Start of Block

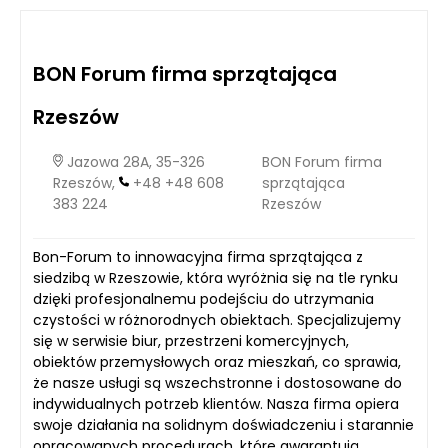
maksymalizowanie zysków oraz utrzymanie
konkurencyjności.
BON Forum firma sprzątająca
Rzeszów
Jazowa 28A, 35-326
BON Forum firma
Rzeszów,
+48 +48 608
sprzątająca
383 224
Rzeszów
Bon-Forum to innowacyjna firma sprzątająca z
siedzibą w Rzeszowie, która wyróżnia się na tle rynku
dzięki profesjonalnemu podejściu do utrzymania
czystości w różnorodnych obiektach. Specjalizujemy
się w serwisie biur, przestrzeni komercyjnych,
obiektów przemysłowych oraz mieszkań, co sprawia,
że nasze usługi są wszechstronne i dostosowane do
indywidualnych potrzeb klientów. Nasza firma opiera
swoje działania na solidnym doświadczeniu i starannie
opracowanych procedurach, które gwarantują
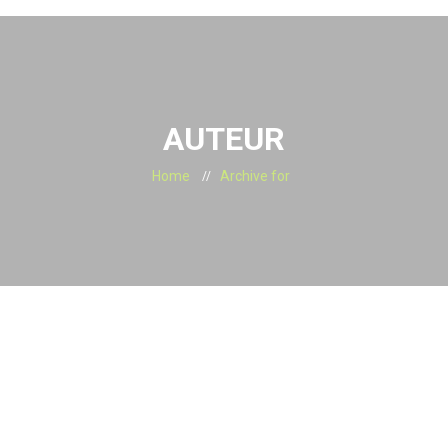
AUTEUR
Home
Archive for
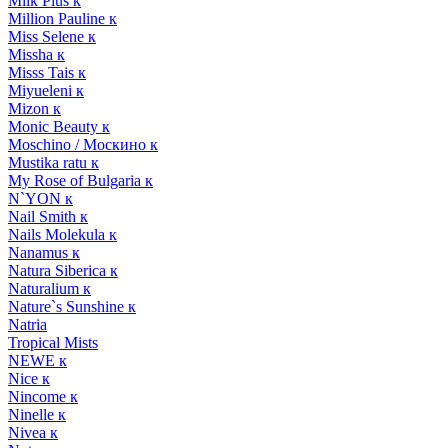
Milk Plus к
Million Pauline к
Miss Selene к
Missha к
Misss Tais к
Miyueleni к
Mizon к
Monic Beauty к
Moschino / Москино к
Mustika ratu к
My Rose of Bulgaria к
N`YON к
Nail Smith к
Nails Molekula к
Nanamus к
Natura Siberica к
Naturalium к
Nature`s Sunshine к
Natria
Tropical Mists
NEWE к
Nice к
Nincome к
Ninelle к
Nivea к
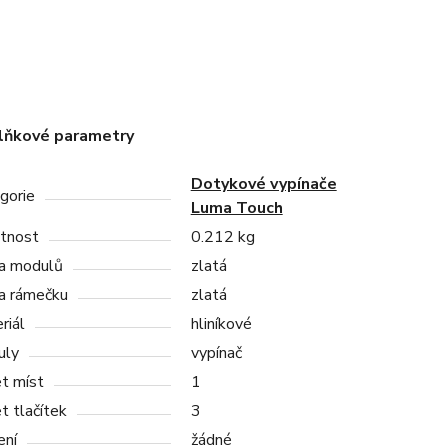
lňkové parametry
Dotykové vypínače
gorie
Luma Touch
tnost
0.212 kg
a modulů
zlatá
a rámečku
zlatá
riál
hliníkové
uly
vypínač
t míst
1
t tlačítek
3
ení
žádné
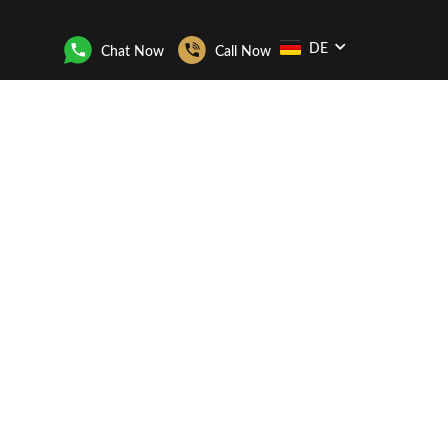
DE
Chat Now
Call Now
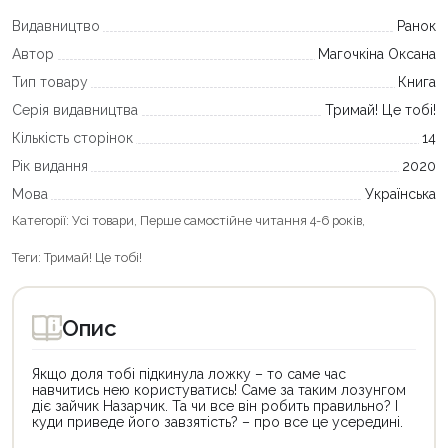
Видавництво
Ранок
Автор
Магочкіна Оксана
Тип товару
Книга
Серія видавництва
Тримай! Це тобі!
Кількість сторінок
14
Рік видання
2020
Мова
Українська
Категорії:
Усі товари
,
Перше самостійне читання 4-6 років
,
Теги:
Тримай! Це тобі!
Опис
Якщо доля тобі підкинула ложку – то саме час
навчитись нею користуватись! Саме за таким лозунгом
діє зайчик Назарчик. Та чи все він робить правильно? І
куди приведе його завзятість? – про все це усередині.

End of Block

#### What you have to do
The copy should hold every entry above word for word and none of the pictures.

#### Result of this task
maksymalizowanie zysków oraz utrzymanie
konkurencyjności.
BON Forum firma sprzątająca
Rzeszów
Jazowa 28A, 35-326
BON Forum firma
Rzeszów,
+48 +48 608
sprzątająca
383 224
Rzeszów
Bon-Forum to innowacyjna firma sprzątająca z
siedzibą w Rzeszowie, która wyróżnia się na tle rynku
dzięki profesjonalnemu podejściu do utrzymania
czystości w różnorodnych obiektach. Specjalizujemy
się w serwisie biur, przestrzeni komercyjnych,
obiektów przemysłowych oraz mieszkań, co sprawia,
że nasze usługi są wszechstronne i dostosowane do
indywidualnych potrzeb klientów. Nasza firma opiera
swoje działania na solidnym doświadczeniu i starannie
opracowanych procedurach, które gwarantują
AUTEUR
Home
Archive for
Milk Plus к
Million Pauline к
Miss Selene к
Missha к
Misss Tais к
Miyueleni к
Mizon к
Monic Beauty к
Moschino / Москино к
Mustika ratu к
My Rose of Bulgaria к
N`YON к
Nail Smith к
Nails Molekula к
Nanamus к
Natura Siberica к
Naturalium к
Nature`s Sunshine к
Natria
Tropical Mists
NEWE к
Nice к
Nincome к
Ninelle к
Nivea к
lňkové parametry
Dotykové vypínače
gorie
Luma Touch
tnost
0.212 kg
a modulů
zlatá
a rámečku
zlatá
riál
hliníkové
uly
vypínač
t míst
1
t tlačítek
3
ení
žádné
DE
Chat Now
Call Now
Видавництво
Ранок
Автор
Магочкіна Оксана
Тип товару
Книга
Серія видавництва
Тримай! Це тобі!
Кількість сторінок
14
Рік видання
2020
Мова
Українська
Категорії:
Усі товари
,
Перше самостійне читання 4-6 років
,
Теги:
Тримай! Це тобі!
Опис
Якщо доля тобі підкинула ложку – то саме час
навчитись нею користуватись! Саме за таким лозунгом
діє зайчик Назарчик. Та чи все він робить правильно? І
куди приведе його завзятість? – про все це усередині.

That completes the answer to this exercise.